C’e pero anche il rischio contrario, cioè il punto 1 o l’accomodamento allo status quo. Chiaramente adornato di belle parole, di belle strategie, di forward thinking, pero nel momento dei fatti, P&L conservatrici e rischi in innovazione 0.
E pericoloso, perché l’assunzione dietro questa strategia e che noi siamo il Mercato e che siamo cosi forti nel nostro management e prodotto o servizio, che siamo capaci a reagire al cambiamento del Mercato e per tanto dei abiti dei consumatori. Più vero quanto che siamo una azienda lider, con dei buon risultati, significa che siamo capaci. Sbagliato! Troppa soberbia!
In un Mercato congelato, cioè che non cambia per niente e che rimane eternamente come e sarebbe vero. Pero purtroppo il Mercato, il Mondo e soggetto a cambiamenti, ed a volte bruschi. Sempre c’e un fattore socio politico in qualche parte, sempre c’e un paso avanti nell’innovazione, sempre c’e qualcuno che trova un nuovo processo, sempre c’e cambiamento. E tante volte questo cambiamento appare cosi stupido, cosi fallito, che non ci rendiamo conto che in qualche anno diventa un successo e trasforma il Mercato. Pensiamo solo come uno dei esempi alle compagnie low cost. All’inizio si pensava una cosa di internet come l’acquisto di un libro più che di una compagnia veramente aerea con dei aeri veri. In qualche anno hanno trasformato il Mercato aereo. Pensiamo all’esempio cosi semplice e banale, adesso ed oggi, di Dell, qualcosa cosi semplice come cambiare il metodo distributivo! C’e ne sono di grande e di piccoli esempi che hanno sconvolto questo quel’altro Mercato. In un altro ordini, non dovuto all’innovazione ma alle regole del Mercato, la sparizione di Arthur Andersen!
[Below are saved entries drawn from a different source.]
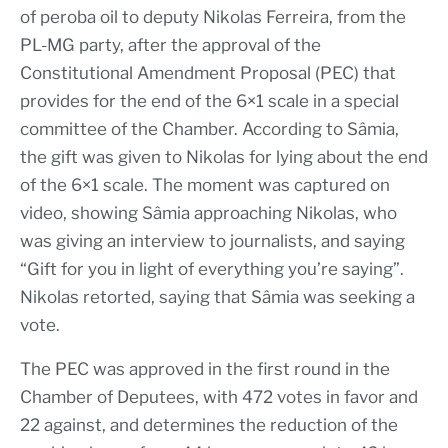
of peroba oil to deputy Nikolas Ferreira, from the
PL-MG party, after the approval of the
Constitutional Amendment Proposal (PEC) that
provides for the end of the 6×1 scale in a special
committee of the Chamber. According to Sâmia,
the gift was given to Nikolas for lying about the end
of the 6×1 scale. The moment was captured on
video, showing Sâmia approaching Nikolas, who
was giving an interview to journalists, and saying
“Gift for you in light of everything you’re saying”.
Nikolas retorted, saying that Sâmia was seeking a
vote.
The PEC was approved in the first round in the
Chamber of Deputees, with 472 votes in favor and
22 against, and determines the reduction of the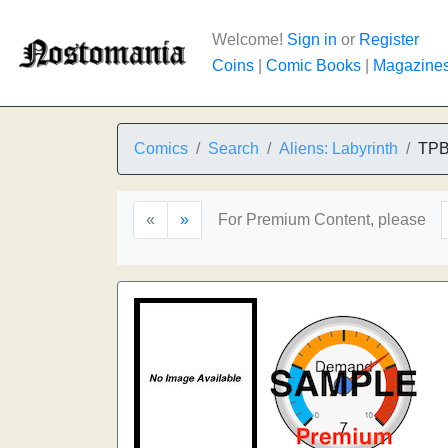
Welcome!
Sign in
or
Register
Coins
|
Comic Books
|
Magazine
Comics
Search
Aliens: Labyrinth
TP
«
»
For Premium Content, please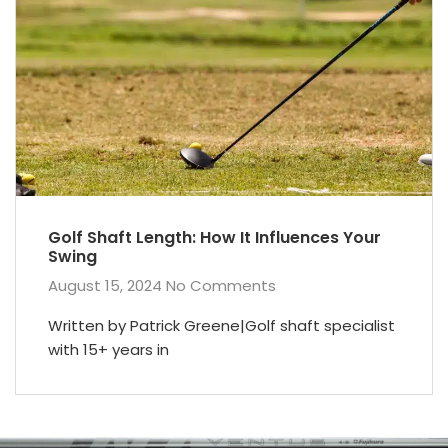
Golf Shaft Length: How It Influences Your
Swing
August 15, 2024
No Comments
Written by Patrick Greene|Golf shaft specialist
with 15+ years in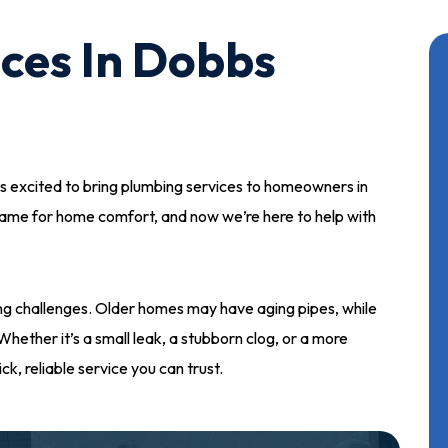
ces In Dobbs
s excited to bring plumbing services to homeowners in
name for home comfort, and now we’re here to help with
g challenges. Older homes may have aging pipes, while
hether it’s a small leak, a stubborn clog, or a more
ck, reliable service you can trust.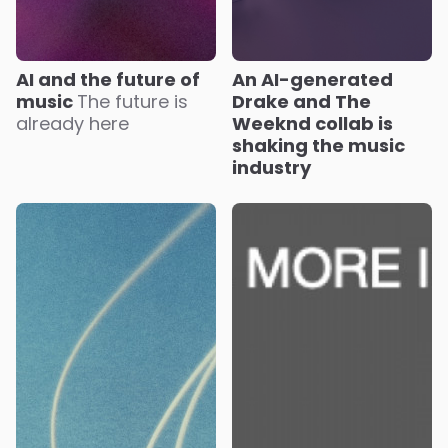
AI and the future of
An AI-generated
music
The future is
Drake and The
already here
Weeknd collab is
shaking the music
industry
Dove voglio arrivare e che e molto facile versi tentato per una o un altra delle due politiche possibile, e che ogni strategia deve accomodarsi alla situazione dell’azienda, non a quella del CEO. Perciò deve essere molto vigilante l’azionista, il consiglio di amministrazione. E cosi facile mandare a puttane una azienda e cosi difficile risanarla, che ci vuole il “common sense” allora di applicare le strategie.
A qualcuno li sembreranno obbietta, li sembrerà che non e possibile applicare una strategia come quella di voler essere numero uno in tutto e subito. Vi posso assicurare che non e cosi banale.